本稿では、インフレーションとは何か、インフレーションの環境下であなたの大切な資産を守るための具体的な方法についてお伝えしていきます。
インフレーションとは
インフレーションとは、モノやサービスの価格が継続的に上がることを言い、相対的にお金の価値が下がっていく状況を表します。物価がどれだけ上昇したかについては、消費者物価指数の前年同月からの変化の割合として、「前年比+○%」といった形でテレビや新聞などで報じられています。
逆に物価が継続して下落していくことは、デフレーションと言います。
【図表1】は、インフレ・デフレ時にモノの価格とお金の価値がどのように動くかを示したものです。

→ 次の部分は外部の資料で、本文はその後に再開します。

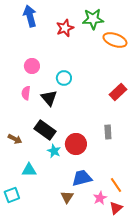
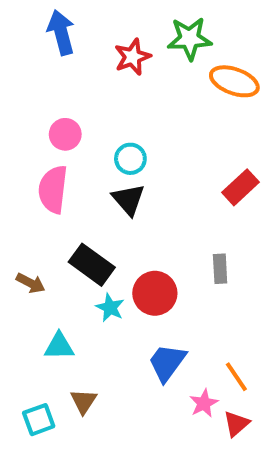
pink semicircle: (26, 93) -> (53, 189), size x1.6
black triangle: (49, 98) -> (128, 200), moved
blue trapezoid: (82, 178) -> (167, 363), turned -40
cyan square: (12, 195) -> (39, 420), moved
brown triangle: (67, 197) -> (84, 401), moved

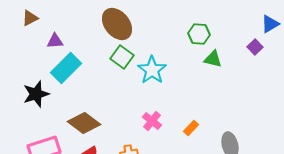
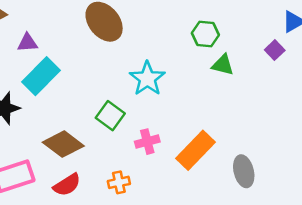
green square: (122, 57) -> (110, 116), moved
pink cross: (152, 121) -> (147, 142), turned 36
orange rectangle: (191, 128) -> (196, 150), size x2.0

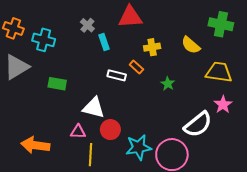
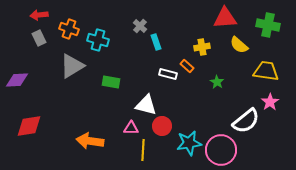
red triangle: (130, 17) -> (225, 18), moved

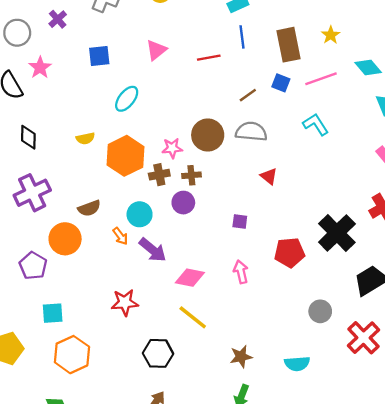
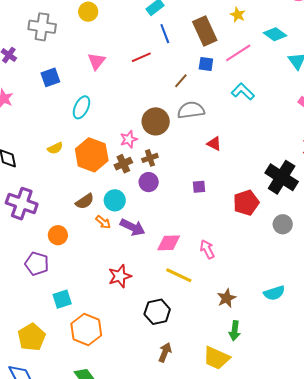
purple cross: (32, 193) -> (22, 204), turned -32
brown semicircle: (89, 208) -> (85, 201), moved
orange circle: (65, 239) -> (58, 235), size x0.7
pink arrow: (241, 272) -> (207, 249), moved
gray circle: (320, 311) -> (283, 224), moved

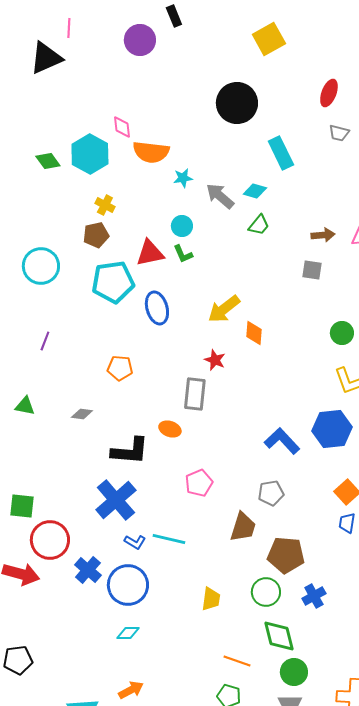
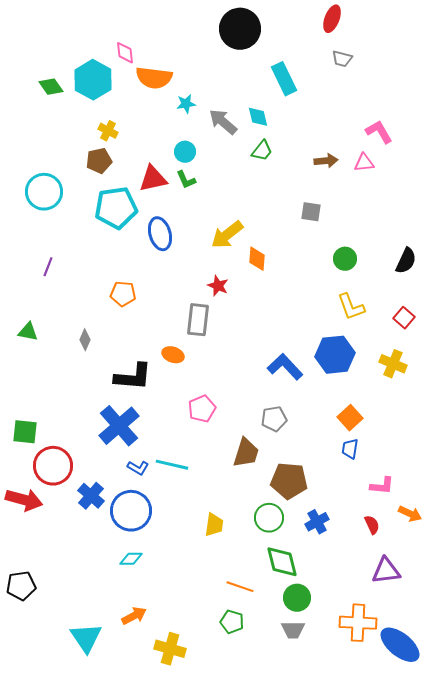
cyan diamond: (255, 191) -> (258, 117), turned 60
gray square: (312, 270) -> (311, 212), moved
gray diamond: (82, 414) -> (85, 340), turned -75

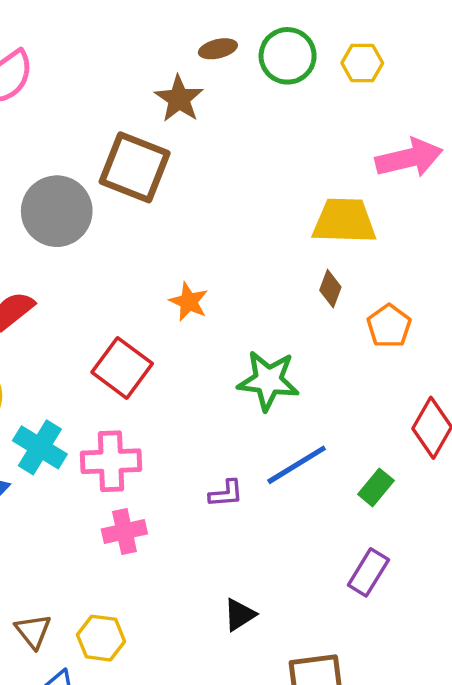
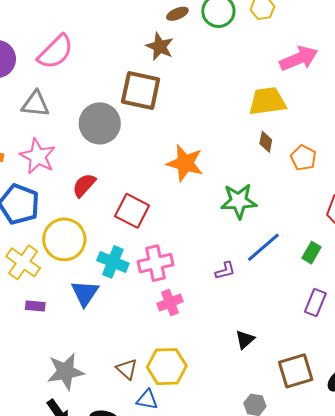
orange star: (189, 302) -> (185, 163), size x1.6
red square: (122, 368) -> (132, 211), moved
yellow hexagon: (101, 638) -> (167, 367), size x1.4

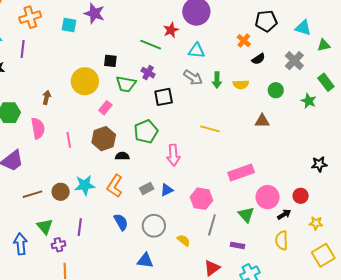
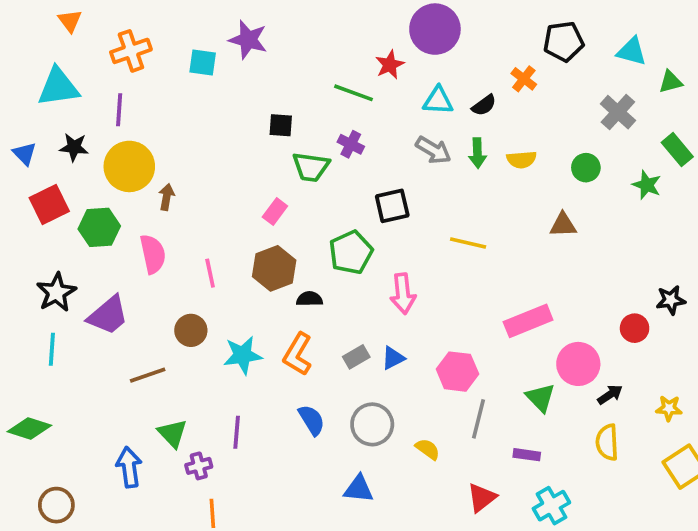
black semicircle: (258, 59) -> (484, 105), moved
yellow circle: (85, 81) -> (129, 166), moved
black square: (164, 97) -> (392, 206), moved
brown circle: (61, 192) -> (191, 330), moved
red circle: (301, 196) -> (635, 328), moved

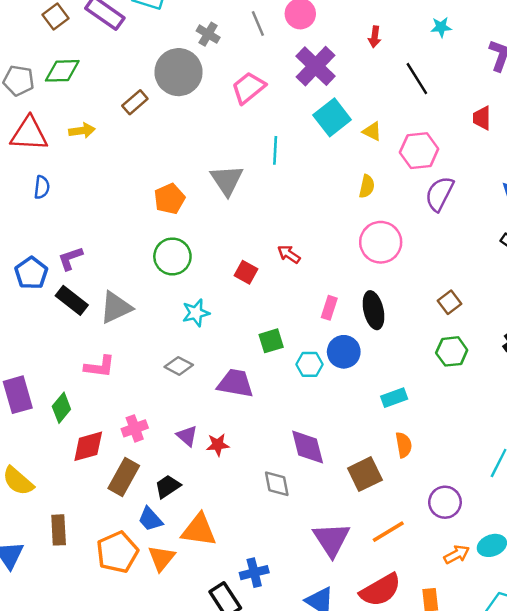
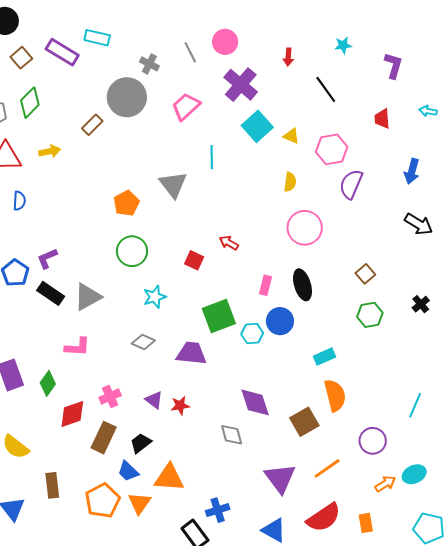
green diamond: (62, 71) -> (30, 103), turned -40
green square: (271, 341) -> (219, 316), size x1.6
orange semicircle: (404, 445) -> (335, 395), size x1.5

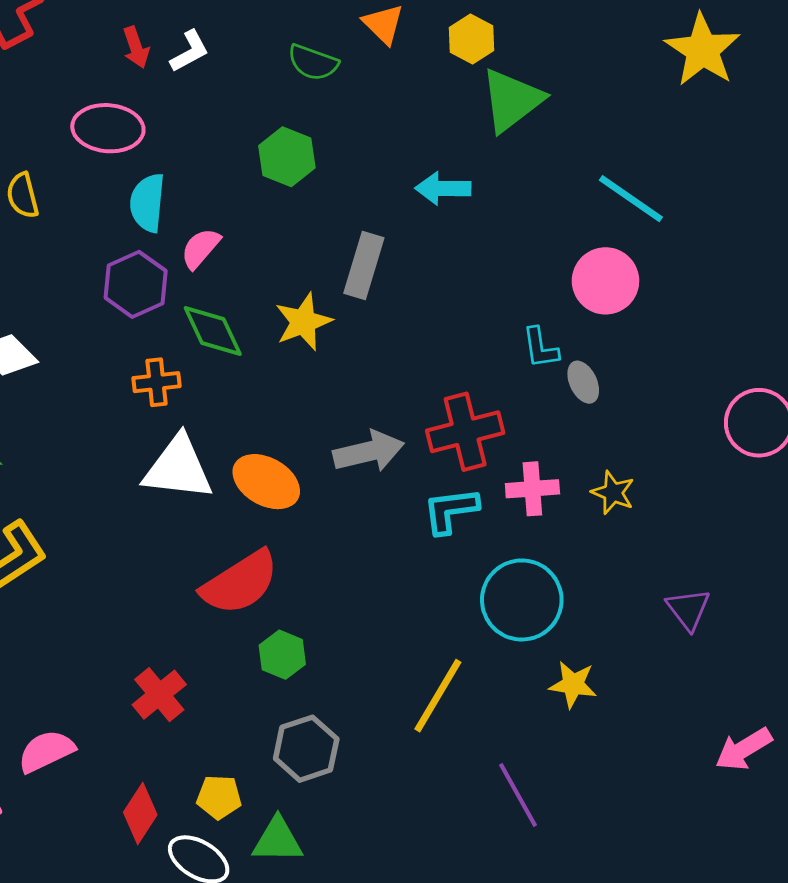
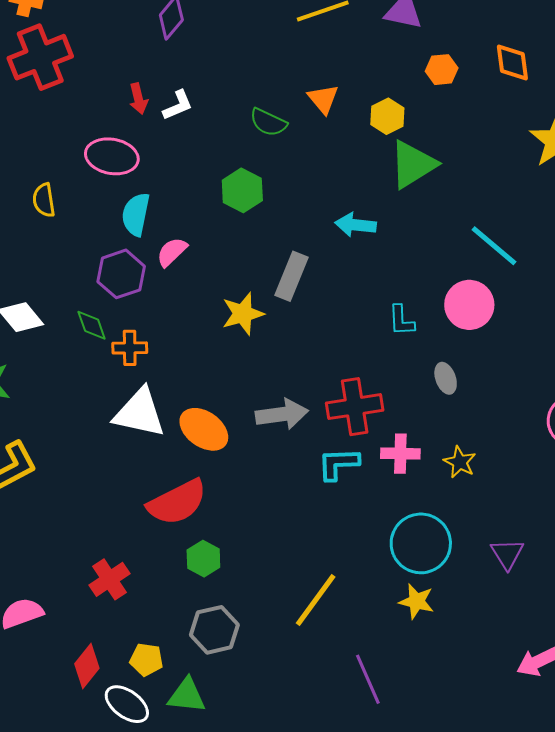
green diamond: (213, 331) -> (92, 325), moved, size x0.7
cyan L-shape: (540, 348) -> (401, 320), moved
cyan circle: (522, 600) -> (421, 543), moved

「豚まんが1個250円から500円に上がった」は「モノの値段の上昇」となります。一方で500円の価値は「豚まん2個分」だったのに、豚まんが1個500円になると「豚まん1個分」の価値しかないということになります。つまり、「モノの値段の上昇」は「お金の価値の減少」を意味しているのです。
逆に「モノの値段の下落」は、「お金の価値の増加」を意味しています。
一般的にはインフレ環境下では、値段が上がる前に買おうと「買い急ぎ」が起こり、デフレ環境下ではその逆である「買い控え」が起こります。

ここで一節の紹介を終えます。